Keywords

1 Introduction

Due to the rapid growth of urban population, the pressure of urban traffic load is increasing. City buses are the most important and popular transportation for most urban residents. Accurate prediction of passenger flow in various periods has important significance for allocating buses according to passenger travel rules and improving the utilization of vehicles to meet the needs of passengers. However, the passenger flow has non-linear dynamics, affected by time and external factors, and has complex temporal and spatial characteristics. Therefore, it is crucial to develop a multi-variable prediction model that integrates multiple influencing factors to predict the passenger flow.

There are two ways to develop the passenger flow prediction model. On the one hand, the passenger flow forecasting is regarded as a regression problem, and the data of time and other external factors are used to construct the feature space. Use Linear Regression, Support Vector Regression (SVR) and other machine learning algorithms to establish a prediction model. In addition, bus passenger flow data has time series characteristics and is typical time series data. Therefore, bus passenger flow forecasting can be regarded as a time series forecasting problem. Time series forecasting needs to examine the data mining time series information of passenger flow in a time segment, and establish a time series prediction model based on the overall time series characteristics of the data. This method takes into account the time series characteristics of the data and is widely used in the prediction of passenger flow and traffic flow. In recent years, the application of deep learning in various fields has made breakthrough progress. Therefore, researchers at home and abroad have also begun to pay attention to the application of deep learning in time series prediction tasks. Convolutional neural networks (CNN) can extract local features of time series data and Recurrent Neural Network (RNN) and improved long short-term memory (LSTM) and bi-directional long short-term memory (BILSTM) can capture the time series characteristics of data. In addition, the attention mechanism (Attention) is applied in the recurrent neural network. It can improve the processing performance of RNN for ultra-long sequences. On the basis of these research results, this paper proposes a neural network model ACLB that combines attention mechanism, CNN, LSTM, and BISLTM based on the characteristics of multivariate bus passenger flow sequence data.

2 Related Work

Traditional time series forecasting models are Smoothing Methods and autoregressive methods, including ARIMA and SARIMA. etc. Li Jie, Peng Qiyuan [1] have used the SARIMA model to predict the flow of people on the Guangzhou-Zhuhai Intercity Railway and achieved good results. Many researchers have begun to apply Deep Learning to solve time series related problems [2,3,4,5]. Yun Liu et al. combined CNN and LSTM to propose the DeepConvLSTM [7] model to be applied to the field of human activity recognition (HAR). This model can automatically extract human behavior characteristics and time feature.

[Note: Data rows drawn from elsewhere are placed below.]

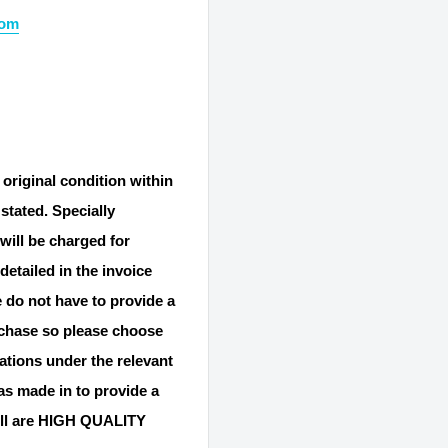
com
 original condition within
stated. Specially
will be charged for
detailed in the invoice
 do not have to provide a
rchase so please choose
gations under the relevant
s made in to provide a
ll are HIGH QUALITY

Fazle Karim [8] used Fully Convolutional Network (FCN) to replace the pooling layer and fully connected layer of CNN in the task of time series classification, and then combined with LSTM to establish the LSTM-FCN model and ALSTM-FCN. Xie Guicai [4] et al. proposed a multi-scale fusion timing mode convolutional network based on CNN. The model designed short-term mode components and long-term mode components to extract the short-period and long-period spatiotemporal features of the time series, and then obtained Feature fusion recalibration of the final output prediction value comparison, but the model does not consider the influence of external factors other than the flow of people.

3 Model:ACLB

Bus passenger flow prediction should consider the complex non-linear relationship between urban bus passenger flow and time and space factors. The passenger flow of a certain time period is not only affected by the adjacent time period, but also related to various current external factors. For example, the passenger flow of weekdays has obvious morning peak and evening peak, and the peak passenger flow of holidays will be postponed later. Temporary rainfall may lead to a sharp drop in the number of people taking public transportation. And each feature of the data is of different importance to the final prediction result. Therefore, the prediction model should not only consider the temporal and spatial characteristics of the time series data, but also consider reducing the interference of the less correlated data on the prediction result. In order to overcome these problems, this paper proposes a new neural network model ACLB. The structure of the ACLB model is shown in Fig. 1:

Fig. 1.
figure 1

The structure of the ACLB mode

The ACLB model consists of a CNN-LSTM layer, a BILSTM layer, an attention layer, a fully connected layer, and an output layer. The ACLB model incorporates an attention mechanism on the basis of CNN-LSTM, so that the model can extract the spatiotemporal features of the data and focus the model's attention on key features, and the BILSTM layer is added to extract the bidirectional time dependence of time series data.

3.1 CNN-LSTM Layer

The CNN is used as a feature extractor, and then the sequence output from the CNN is input to the LSTM for training. This CNN-LSTM structure model is mainly used for image caption generation [4], but in research, it is found that CNN-LSTM can also be applied to Time series forecasting [2, 9,10,11], such as electricity forecasting [12, 13], stock closing price forecasting and other fields. The CNN-LSTM layer in the ACLB model uses the combined structure of CNN and LSTM to extract the local features and timing features of the data. CNN-LSTM Layer is shown in Fig. 2:

Fig. 2.
figure 2

The structure of the CNN-LSTM layer

Convolutional Neural Networks.

In the task of machine learning, feature extraction is a very critical step. For time series prediction, extracting data features can also significantly improve the performance of the model. CNN consists of a convolutional layer, a pooling layer, a fully connected layer and an output layer. It is generally used for feature extraction in image processing, text processing and other fields. At the same time, CNN also has a good effect on time series data. The core part of the CNN convolutional layer is an automatic feature extractor and reduces the overall computational consumption of the model.

Long Short-term Memory.

CNN can effectively extract local features of time series data, but CNN cannot capture the time dependence of time series. Therefore, after CNN extracts spatiotemporal features, the LSTM [14, 15] is used to extract the time dependence of time series. LSTM is an improvement of RNN. It adds forget gate, update gate, output gate, memory cell C on the basis of RNN, alleviating the problem of RNN gradient explosion so that the LSTM can capture long-term dependencies. The structure of an LSTM node is shown in Fig. 3:

Fig. 3.
figure 3

The structure of an LSTM node

$$ \hat{C}^t = tanh(w_c [a^{t - 1} {,}X^t ]) + b_c $$
(1)
$$ {\Gamma }_u = \sigma (w_u [a^{t - 1} {,}X^t ]) + b_u $$
(2)
$$ {\Gamma }_f = \sigma (w_f [a^{t - 1} {,}X^t ]) + b_f $$
(3)
$$ \Gamma_o = \sigma (w_o [a^{t - 1} {,}X^t ]) + b_o $$
(4)
$$ C^t = \Gamma_u * \hat{C}^t + \Gamma_f * C^{t - 1} $$
(5)
$$ a^t = \Gamma_o * tanh(c^t ) $$
(6)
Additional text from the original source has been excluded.